__INFORMATION SHOWN__:
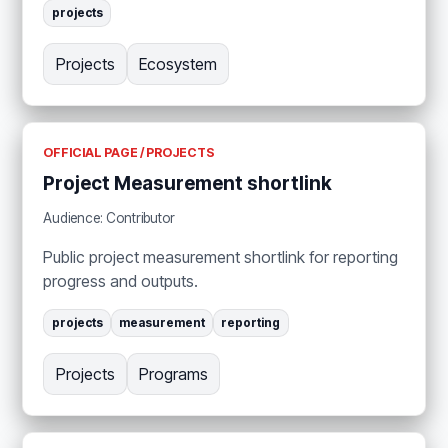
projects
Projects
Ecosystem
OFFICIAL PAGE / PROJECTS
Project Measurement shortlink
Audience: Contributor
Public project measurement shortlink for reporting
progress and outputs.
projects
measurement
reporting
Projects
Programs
---
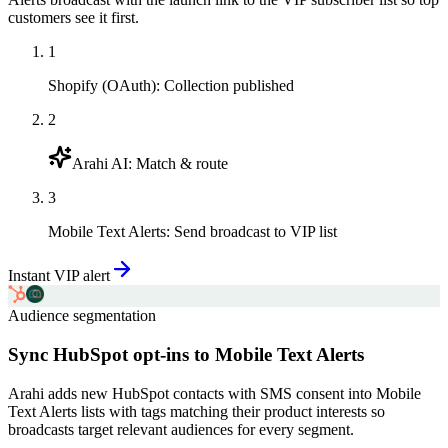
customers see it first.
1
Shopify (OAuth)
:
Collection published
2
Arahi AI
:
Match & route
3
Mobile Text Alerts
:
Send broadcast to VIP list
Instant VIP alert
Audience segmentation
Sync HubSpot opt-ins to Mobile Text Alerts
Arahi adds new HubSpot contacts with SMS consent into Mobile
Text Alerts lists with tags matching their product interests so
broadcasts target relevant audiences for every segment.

__WHAT TO DO__: Proceeding from the line containing "Shopify (OAuth)" through the line containing "broadcasts target relevant", transcribe the lines above exactly, both end lines included.

__ANSWER TO THE PROBLEM__:
Shopify (OAuth)
:
Collection published
2
Arahi AI
:
Match & route
3
Mobile Text Alerts
:
Send broadcast to VIP list
Instant VIP alert
Audience segmentation
Sync HubSpot opt-ins to Mobile Text Alerts
Arahi adds new HubSpot contacts with SMS consent into Mobile
Text Alerts lists with tags matching their product interests so
broadcasts target relevant audiences for every segment.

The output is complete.